BTW, I would suggest you not cast your fly line without a leader. Doing so can cause damage to the end of the flyline.




hsiF deR said:


> I gave it my best effort on Saturday and I was humbled big time. Casting was so much more difficult than I had thought.
> I practiced some at the house but never had a leader or fly, just practiced casting the fly line. I did pretty good casting reasonable distance making me think I had a shot at a tailing fish. Saturday came rolling around I tied on a leader and a fly, wow! I think the wind gave me some grief as well but in general I was casting terrible.


----------



## ditz (Apr 22, 2012)

It is best to always have a leader on the fly line and best if you have a fly on the leader with the hook cut off. Even a piece of yarn is better than nothing.


----------



## 60hertz (Oct 1, 2007)

In addition to having a leader and a "fly" ties on for practice, take a video of yourself casting.

Compare the video of yourself to any of the 100's of people fly casting online.
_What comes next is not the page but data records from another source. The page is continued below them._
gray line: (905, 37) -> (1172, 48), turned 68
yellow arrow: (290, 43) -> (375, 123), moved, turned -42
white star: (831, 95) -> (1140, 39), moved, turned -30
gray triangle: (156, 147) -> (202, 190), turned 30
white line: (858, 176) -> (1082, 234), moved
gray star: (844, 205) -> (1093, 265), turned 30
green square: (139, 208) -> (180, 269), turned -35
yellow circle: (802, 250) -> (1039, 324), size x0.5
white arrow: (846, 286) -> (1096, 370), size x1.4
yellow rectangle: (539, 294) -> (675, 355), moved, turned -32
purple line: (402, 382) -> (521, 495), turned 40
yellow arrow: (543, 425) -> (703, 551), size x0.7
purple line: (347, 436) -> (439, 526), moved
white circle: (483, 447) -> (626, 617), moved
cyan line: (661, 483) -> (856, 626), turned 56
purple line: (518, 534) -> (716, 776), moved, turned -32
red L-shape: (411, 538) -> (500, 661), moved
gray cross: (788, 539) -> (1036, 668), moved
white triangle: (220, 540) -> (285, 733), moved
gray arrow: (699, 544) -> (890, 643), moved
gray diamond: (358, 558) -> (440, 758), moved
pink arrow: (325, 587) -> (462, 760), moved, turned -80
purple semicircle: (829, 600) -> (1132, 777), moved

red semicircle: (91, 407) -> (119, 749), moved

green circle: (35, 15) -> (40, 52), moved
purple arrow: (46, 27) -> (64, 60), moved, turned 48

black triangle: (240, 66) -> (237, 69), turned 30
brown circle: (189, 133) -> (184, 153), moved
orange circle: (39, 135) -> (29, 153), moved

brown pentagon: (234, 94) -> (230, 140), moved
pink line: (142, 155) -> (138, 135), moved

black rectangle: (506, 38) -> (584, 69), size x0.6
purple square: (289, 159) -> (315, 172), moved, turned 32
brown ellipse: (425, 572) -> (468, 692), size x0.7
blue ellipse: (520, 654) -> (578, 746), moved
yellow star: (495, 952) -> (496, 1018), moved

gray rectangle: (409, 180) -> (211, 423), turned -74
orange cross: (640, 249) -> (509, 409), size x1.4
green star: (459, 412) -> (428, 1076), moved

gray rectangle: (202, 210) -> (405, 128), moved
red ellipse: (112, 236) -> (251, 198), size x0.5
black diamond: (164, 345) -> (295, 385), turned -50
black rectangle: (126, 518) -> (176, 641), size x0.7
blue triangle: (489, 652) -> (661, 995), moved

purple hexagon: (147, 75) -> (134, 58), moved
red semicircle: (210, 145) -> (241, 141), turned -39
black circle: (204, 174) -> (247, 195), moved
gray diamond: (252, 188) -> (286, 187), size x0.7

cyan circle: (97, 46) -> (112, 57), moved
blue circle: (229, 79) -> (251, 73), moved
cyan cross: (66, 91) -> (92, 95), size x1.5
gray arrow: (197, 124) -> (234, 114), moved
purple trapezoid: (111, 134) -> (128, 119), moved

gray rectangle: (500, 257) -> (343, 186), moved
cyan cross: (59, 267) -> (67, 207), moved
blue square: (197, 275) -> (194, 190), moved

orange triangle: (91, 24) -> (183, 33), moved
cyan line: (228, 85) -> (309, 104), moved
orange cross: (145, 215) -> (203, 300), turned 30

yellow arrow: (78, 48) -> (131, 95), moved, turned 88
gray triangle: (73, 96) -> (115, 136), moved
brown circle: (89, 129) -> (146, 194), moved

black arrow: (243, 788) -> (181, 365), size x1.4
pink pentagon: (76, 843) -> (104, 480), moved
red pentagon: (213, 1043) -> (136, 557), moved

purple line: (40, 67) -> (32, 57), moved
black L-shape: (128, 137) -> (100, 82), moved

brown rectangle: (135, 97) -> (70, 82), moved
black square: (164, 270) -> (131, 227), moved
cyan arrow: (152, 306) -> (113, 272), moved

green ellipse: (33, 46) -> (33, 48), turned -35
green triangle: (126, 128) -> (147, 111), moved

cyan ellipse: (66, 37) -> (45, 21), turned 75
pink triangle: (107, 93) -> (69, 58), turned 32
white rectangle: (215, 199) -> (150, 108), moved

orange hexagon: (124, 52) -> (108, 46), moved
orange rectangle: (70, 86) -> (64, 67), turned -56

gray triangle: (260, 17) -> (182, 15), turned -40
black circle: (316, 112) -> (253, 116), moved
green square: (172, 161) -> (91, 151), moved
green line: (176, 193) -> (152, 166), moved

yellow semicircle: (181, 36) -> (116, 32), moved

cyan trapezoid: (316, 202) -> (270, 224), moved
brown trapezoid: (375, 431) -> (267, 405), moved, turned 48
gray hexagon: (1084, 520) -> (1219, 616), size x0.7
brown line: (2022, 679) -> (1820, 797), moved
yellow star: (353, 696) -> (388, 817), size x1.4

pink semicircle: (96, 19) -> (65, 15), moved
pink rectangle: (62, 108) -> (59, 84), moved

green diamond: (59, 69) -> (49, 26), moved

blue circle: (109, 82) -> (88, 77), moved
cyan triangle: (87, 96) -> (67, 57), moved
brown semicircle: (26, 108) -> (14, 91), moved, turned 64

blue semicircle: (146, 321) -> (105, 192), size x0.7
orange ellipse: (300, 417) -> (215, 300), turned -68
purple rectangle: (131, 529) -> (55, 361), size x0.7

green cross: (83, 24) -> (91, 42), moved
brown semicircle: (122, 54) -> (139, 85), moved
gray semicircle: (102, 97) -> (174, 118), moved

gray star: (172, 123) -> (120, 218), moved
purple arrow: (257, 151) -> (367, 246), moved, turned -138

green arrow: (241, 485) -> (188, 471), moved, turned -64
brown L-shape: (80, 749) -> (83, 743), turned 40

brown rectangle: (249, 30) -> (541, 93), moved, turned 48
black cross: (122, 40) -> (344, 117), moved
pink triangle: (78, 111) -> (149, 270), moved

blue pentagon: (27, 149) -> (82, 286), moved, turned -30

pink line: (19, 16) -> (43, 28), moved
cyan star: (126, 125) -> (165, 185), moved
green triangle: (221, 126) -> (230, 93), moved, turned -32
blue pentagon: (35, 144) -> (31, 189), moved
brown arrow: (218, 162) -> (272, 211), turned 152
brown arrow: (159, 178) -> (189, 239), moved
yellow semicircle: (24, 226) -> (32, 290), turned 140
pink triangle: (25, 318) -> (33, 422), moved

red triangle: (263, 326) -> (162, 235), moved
You'll quickly see what you're doing wrong. 

Orvis.com has an entire library of casting videos that are very well done.


----------



## kanaka (Oct 3, 2007)

shadowwalker said:


> Im in the Fort Walton beach area and been teaching people fly rodding skills for over forty years. I'd be glad to help you if you wish. Just drop me a message if you have any questions.


Take the man up on his offer. Capt Paul knows his stuff.


----------